Good students aren’t afraid to ask their teachers for help. But if all you ask is, “I’m just not getting this—can you help me?”, that’s like telling your doctor, “I’m not feeling well” and hoping she’ll diagnose you with no other information. The next time you need to ask your teacher for extra help, here are a few tips for making the time more productive for both of you.
1. Start by being a good kid.
If you’ve blown off your homework, haven’t been paying attention in class, or just haven’t tried all that hard, don’t expect your teacher to save you two weeks before the final just because you ask for help. Most teachers will go way out of their way to help a good kid who’s struggling. So start by being a good kid. If you haven’t done that and still want to ask for help, be honest about it. Tell your teacher you know it’s your own fault you’re in this mess, and explain you’d like some help turning yourself around.
2. Don’t wait to ask.
If you didn’t understand your trigonometry homework last night, why wait a week or two (or even worse, until after your next test) to ask for help? This isn’t a problem that’s going to go away on its own. And the longer you wait, the deeper the academic hole you’re going to be in, and the more material you’ll need to cover. Ask for help early and you may find that one 10- to 15-minute chat with your teacher is all you need.
3. Be specific.
You can help your teacher help you by pointing out not just what you’re struggling with, but also what you feel confident about. It sounds like this,
“Here’s my test from last week. I got every problem with only one variable right, so I think I’m OK there. But I just fell apart on every problem with two variables. Can you show me what I’m doing wrong?”

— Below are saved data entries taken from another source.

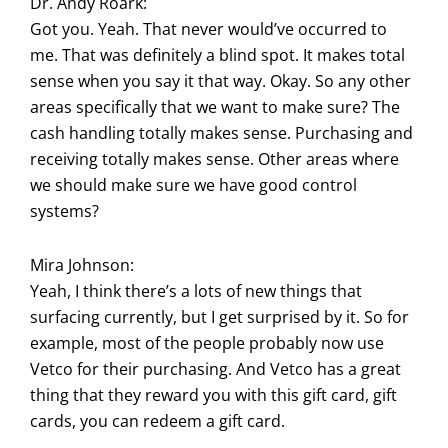
Dr. Andy Roark:
Got you. Yeah. That never would’ve occurred to
me. That was definitely a blind spot. It makes total
sense when you say it that way. Okay. So any other
areas specifically that we want to make sure? The
cash handling totally makes sense. Purchasing and
receiving totally makes sense. Other areas where
we should make sure we have good control
systems?
Mira Johnson:
Yeah, I think there’s a lots of new things that
surfacing currently, but I get surprised by it. So for
example, most of the people probably now use
Vetco for their purchasing. And Vetco has a great
thing that they reward you with this gift card, gift
cards, you can redeem a gift card.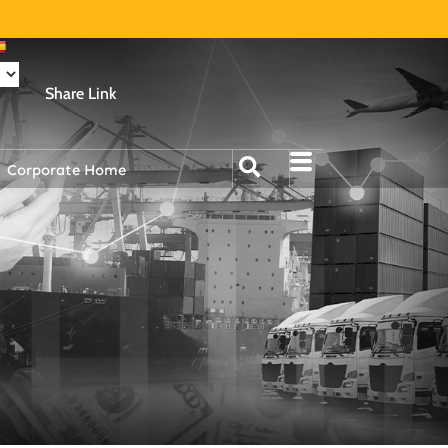
Share Link
Corporate Home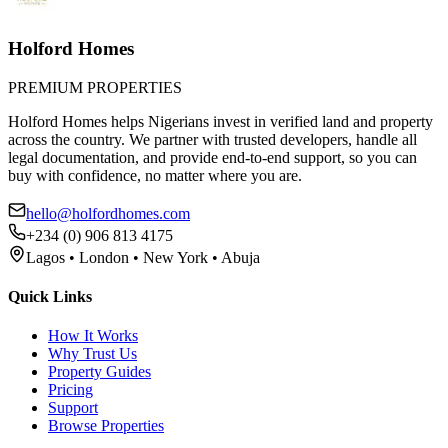
Holford Homes
PREMIUM PROPERTIES
Holford Homes helps Nigerians invest in verified land and property
across the country. We partner with trusted developers, handle all
legal documentation, and provide end-to-end support, so you can
buy with confidence, no matter where you are.
hello@holfordhomes.com
+234 (0) 906 813 4175
Lagos • London • New York • Abuja
Quick Links
How It Works
Why Trust Us
Property Guides
Pricing
Support
Browse Properties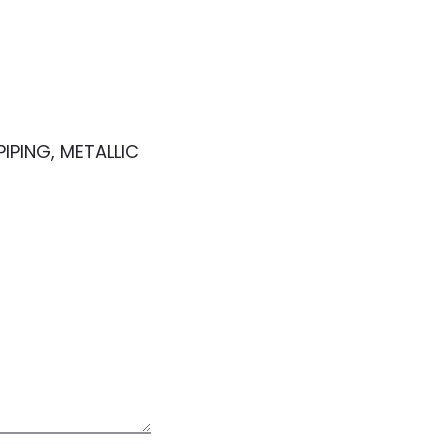
IPING, METALLIC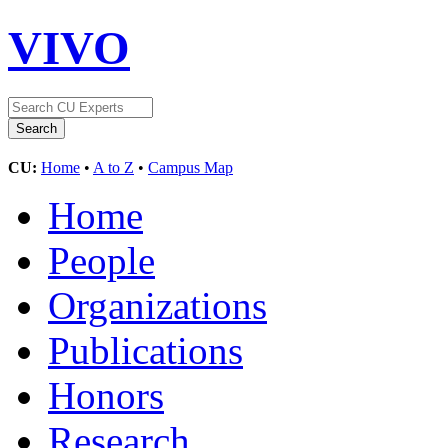
VIVO
CU:
Home
•
A to Z
•
Campus Map
Home
People
Organizations
Publications
Honors
Research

That’s like process of elimination for your teacher. It makes it easier for him to identify exactly what to focus on to help you improve.
4. Make the understanding permanent.
When you leave the meeting with your teacher, the material you just got help with is fresh in your mind. But you still have to make that understanding permanent. So after the meeting, go back over your last homework assignment or test and redo what you got wrong. If you really want to make sure you’ve mastered it, pretend you have to teach it back to your class the next day. Then stand up in your room and actually teach it (don’t laugh—it works). That will make your newfound understanding permanent.

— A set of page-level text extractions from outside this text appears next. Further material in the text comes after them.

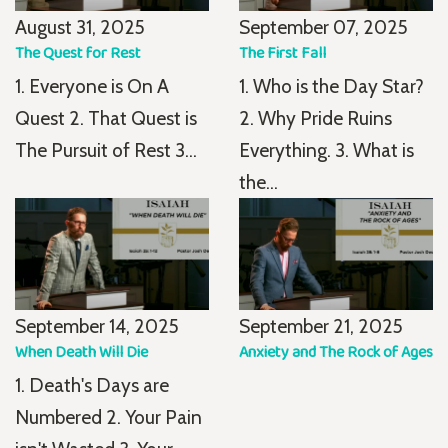
August 31, 2025
September 07, 2025
The Quest for Rest
The First Fall
1. Everyone is On A
1. Who is the Day Star?
Quest 2. That Quest is
2. Why Pride Ruins
The Pursuit of Rest 3...
Everything. 3. What is
the...
September 14, 2025
September 21, 2025
When Death Will Die
Anxiety and The Rock of Ages
1. Death's Days are
Numbered 2. Your Pain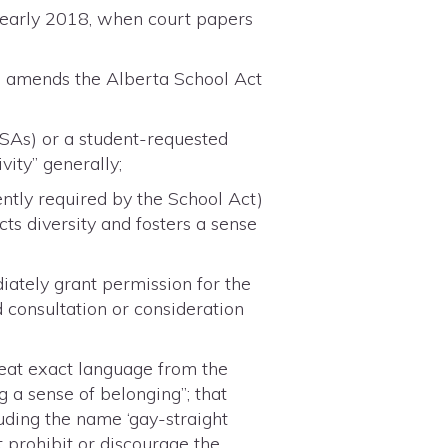
in early 2018, when court papers
7, amends the Alberta School Act
(GSAs) or a student-requested
vity” generally;
ently required by the School Act)
ts diversity and fosters a sense
diately grant permission for the
d consultation or consideration
peat exact language from the
g a sense of belonging”; that
luding the name ‘gay-straight
not prohibit or discourage the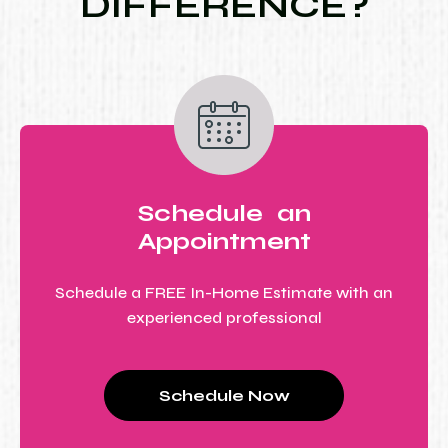
DIFFERENCE?
Schedule an
Appointment
Schedule a FREE In-Home Estimate with an
experienced professional
Schedule Now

5. Thank your teacher the right way.
You might think that your teacher has nothing better to do during lunch or after school than help you, but the truth is that when teachers do this, they’re doing you a favor (it’s a favor they should do for students, but it’s still a favor). So here’s how to thank them the right way. First, tell them how much you appreciate their help. Then, a day or so later, just stop by and tell your teacher how you made that understanding permanent.
“Thanks so much for helping me yesterday. I went back through my test last night and redid all of the multi variable problems, and I got all of them right. I really appreciate your help.”
Now your teacher knows you did your part to make the extra help worthwhile. And everybody likes to be appreciated when they do a favor for someone.